• **Work instruction**
Search the material below for the word "Profiles" and copy every line in which it occurs.
━━━━━━━━━━
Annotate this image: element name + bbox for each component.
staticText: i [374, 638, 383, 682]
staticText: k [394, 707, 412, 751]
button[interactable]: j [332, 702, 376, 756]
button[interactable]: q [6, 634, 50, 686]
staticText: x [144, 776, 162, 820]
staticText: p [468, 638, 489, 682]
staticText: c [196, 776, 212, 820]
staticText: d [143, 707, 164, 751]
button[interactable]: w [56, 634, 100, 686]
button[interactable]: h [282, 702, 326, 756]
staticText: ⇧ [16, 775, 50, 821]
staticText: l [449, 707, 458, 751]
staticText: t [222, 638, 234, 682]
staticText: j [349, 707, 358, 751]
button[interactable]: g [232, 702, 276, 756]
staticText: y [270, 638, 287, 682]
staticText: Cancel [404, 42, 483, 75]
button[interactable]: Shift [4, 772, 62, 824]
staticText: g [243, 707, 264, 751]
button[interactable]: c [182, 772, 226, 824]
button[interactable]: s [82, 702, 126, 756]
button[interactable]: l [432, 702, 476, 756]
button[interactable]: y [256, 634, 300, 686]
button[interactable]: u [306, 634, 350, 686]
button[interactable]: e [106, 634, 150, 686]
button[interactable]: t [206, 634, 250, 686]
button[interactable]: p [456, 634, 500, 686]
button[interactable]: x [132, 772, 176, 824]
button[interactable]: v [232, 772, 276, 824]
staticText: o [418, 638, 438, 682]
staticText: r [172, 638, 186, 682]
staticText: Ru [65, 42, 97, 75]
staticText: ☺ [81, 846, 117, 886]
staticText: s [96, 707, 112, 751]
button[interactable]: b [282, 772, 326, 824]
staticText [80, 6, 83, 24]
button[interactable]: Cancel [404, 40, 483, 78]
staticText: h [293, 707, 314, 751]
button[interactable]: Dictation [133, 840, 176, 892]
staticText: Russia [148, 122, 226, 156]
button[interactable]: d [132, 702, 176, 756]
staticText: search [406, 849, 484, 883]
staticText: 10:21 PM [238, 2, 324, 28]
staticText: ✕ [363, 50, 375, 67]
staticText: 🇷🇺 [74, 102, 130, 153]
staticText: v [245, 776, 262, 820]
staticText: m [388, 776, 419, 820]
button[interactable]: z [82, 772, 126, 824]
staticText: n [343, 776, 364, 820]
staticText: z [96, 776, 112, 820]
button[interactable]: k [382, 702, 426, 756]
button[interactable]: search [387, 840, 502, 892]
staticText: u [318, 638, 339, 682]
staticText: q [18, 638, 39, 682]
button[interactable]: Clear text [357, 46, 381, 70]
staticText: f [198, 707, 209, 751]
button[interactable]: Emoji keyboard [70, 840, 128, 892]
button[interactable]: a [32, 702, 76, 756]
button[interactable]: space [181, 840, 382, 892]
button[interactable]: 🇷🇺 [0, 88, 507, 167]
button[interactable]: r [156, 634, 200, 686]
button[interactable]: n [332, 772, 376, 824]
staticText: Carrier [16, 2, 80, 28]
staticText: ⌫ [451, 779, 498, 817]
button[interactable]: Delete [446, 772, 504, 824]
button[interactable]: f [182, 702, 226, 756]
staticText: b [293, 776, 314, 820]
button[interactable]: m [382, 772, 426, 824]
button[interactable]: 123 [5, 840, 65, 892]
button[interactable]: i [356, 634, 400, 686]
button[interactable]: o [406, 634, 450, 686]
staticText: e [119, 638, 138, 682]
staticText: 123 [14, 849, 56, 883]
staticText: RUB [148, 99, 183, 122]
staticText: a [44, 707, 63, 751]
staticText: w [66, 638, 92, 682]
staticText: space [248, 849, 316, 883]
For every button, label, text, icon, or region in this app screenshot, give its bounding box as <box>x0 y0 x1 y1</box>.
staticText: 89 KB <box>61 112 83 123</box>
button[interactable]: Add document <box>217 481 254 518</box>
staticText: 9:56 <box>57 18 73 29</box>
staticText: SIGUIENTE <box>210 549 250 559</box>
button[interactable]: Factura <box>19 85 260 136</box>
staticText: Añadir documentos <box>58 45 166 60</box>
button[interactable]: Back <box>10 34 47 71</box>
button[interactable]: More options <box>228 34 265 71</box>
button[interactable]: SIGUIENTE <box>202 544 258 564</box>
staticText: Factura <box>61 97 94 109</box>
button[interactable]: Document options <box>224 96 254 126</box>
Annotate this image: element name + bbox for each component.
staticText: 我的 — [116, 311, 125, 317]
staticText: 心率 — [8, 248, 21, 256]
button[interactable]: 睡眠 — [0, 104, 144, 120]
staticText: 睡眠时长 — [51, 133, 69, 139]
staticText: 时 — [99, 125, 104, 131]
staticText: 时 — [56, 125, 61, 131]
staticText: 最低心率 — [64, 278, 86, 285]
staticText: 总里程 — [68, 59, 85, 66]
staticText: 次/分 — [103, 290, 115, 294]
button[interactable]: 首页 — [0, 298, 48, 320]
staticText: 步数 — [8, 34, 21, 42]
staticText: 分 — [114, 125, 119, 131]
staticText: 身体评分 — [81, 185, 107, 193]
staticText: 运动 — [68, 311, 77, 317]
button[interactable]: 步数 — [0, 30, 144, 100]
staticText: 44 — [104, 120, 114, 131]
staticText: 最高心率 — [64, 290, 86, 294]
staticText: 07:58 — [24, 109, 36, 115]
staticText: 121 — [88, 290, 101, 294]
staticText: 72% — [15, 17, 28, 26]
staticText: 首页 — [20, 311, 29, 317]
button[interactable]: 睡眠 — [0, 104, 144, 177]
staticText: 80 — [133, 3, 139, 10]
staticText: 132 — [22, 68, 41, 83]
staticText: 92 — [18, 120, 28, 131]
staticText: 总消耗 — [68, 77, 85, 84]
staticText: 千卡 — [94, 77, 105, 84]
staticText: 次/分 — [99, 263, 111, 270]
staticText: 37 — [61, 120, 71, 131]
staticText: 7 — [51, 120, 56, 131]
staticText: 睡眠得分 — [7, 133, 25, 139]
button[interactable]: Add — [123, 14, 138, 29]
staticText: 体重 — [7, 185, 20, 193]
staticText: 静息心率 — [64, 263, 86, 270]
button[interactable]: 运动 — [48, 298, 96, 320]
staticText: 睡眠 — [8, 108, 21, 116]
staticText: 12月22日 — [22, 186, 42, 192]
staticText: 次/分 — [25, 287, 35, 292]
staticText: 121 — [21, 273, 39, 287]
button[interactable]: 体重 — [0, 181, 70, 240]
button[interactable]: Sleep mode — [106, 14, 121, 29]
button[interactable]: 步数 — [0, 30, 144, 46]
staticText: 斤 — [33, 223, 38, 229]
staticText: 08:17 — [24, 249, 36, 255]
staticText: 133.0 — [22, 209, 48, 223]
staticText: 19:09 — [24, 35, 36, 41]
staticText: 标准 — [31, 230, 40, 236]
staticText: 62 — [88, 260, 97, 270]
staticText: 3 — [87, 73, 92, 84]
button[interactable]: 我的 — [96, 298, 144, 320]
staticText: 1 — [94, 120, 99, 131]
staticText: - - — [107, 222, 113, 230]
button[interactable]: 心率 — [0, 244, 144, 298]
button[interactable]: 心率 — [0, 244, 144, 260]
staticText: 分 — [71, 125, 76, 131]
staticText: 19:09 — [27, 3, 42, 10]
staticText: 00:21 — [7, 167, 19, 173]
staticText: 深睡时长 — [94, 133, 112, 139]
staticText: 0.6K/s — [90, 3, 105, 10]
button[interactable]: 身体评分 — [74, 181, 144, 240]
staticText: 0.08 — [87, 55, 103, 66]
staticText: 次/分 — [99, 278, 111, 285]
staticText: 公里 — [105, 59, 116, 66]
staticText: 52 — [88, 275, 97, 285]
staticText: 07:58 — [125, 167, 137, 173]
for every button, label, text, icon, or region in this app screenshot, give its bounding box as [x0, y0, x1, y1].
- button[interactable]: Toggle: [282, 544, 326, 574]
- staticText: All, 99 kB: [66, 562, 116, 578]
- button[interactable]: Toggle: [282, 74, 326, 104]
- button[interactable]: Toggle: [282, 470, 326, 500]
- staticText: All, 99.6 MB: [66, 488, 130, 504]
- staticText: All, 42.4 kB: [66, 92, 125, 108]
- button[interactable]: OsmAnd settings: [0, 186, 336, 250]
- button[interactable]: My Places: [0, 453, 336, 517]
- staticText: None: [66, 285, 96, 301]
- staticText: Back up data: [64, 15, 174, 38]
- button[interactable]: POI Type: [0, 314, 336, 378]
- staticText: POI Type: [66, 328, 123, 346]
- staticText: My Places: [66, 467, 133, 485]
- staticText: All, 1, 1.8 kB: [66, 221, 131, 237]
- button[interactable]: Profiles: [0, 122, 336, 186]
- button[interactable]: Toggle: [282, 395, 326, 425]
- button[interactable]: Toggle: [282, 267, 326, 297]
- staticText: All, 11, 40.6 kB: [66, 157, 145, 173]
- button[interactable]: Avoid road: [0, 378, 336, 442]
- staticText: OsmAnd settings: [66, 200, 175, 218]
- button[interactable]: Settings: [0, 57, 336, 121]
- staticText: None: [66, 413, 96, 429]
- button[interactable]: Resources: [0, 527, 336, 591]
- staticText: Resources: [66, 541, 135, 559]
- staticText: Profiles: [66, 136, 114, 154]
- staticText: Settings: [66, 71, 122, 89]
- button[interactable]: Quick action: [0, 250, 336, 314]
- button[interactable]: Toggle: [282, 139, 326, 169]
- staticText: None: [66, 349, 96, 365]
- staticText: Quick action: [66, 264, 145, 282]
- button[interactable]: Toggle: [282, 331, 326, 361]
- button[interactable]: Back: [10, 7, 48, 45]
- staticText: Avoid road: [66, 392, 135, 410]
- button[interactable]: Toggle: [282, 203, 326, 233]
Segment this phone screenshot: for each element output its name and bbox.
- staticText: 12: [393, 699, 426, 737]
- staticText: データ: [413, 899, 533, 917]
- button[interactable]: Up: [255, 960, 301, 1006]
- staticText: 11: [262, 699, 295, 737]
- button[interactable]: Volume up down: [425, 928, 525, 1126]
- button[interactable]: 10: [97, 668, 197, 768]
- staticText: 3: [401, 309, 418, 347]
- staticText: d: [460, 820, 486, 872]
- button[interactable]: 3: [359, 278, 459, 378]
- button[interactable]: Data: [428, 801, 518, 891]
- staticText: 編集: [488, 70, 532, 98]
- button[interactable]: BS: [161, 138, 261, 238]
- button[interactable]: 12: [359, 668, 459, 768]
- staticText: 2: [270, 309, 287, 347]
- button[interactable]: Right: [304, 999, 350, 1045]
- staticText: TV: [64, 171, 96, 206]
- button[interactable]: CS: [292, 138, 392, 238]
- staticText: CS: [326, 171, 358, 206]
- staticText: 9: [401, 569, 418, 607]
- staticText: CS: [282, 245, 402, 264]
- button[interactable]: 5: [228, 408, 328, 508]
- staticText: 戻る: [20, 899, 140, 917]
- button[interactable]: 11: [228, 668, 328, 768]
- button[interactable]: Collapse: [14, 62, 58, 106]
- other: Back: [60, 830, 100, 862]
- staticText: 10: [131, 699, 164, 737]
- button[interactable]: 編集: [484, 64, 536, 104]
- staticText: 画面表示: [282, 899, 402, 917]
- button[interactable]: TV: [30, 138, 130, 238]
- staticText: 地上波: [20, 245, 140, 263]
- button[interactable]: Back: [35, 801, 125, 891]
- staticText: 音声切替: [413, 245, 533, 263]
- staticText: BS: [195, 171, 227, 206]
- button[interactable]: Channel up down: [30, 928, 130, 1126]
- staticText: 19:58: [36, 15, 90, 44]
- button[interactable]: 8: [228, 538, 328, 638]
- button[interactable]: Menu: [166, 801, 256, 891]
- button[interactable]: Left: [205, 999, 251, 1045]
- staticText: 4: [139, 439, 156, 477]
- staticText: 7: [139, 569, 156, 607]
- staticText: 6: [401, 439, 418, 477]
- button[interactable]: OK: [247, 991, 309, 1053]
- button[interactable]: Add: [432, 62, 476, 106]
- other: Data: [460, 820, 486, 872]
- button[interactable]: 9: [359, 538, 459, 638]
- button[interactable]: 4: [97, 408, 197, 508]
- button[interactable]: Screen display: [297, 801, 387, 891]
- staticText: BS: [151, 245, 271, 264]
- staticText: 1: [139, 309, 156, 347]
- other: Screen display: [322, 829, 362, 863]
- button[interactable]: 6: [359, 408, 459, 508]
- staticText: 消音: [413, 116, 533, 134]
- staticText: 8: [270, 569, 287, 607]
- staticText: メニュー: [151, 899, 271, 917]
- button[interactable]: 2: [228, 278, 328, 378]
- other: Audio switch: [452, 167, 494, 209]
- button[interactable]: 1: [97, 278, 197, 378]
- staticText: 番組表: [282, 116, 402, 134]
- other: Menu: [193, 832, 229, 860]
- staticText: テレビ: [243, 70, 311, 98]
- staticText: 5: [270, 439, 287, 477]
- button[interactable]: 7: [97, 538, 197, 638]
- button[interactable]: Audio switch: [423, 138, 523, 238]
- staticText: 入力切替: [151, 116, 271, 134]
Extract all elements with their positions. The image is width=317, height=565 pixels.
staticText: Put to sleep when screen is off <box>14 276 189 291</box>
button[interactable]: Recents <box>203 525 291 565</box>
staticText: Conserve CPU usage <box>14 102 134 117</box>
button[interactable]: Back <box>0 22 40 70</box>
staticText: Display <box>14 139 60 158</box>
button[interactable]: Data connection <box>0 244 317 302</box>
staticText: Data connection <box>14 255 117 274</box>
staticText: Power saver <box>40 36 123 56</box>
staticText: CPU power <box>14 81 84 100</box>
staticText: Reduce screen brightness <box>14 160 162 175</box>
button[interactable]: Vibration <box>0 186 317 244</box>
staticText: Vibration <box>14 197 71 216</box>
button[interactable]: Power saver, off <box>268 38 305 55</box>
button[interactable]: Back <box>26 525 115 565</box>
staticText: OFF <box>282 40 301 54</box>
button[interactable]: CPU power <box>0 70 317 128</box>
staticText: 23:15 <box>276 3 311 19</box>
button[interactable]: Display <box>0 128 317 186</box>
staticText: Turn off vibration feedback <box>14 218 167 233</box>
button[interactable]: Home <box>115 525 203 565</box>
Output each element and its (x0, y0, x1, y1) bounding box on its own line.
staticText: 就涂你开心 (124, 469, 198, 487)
━━━━━━━━━━
• **Task solution**
- button[interactable]: Profiles: [0, 122, 336, 186]
- staticText: Profiles: [66, 136, 114, 154]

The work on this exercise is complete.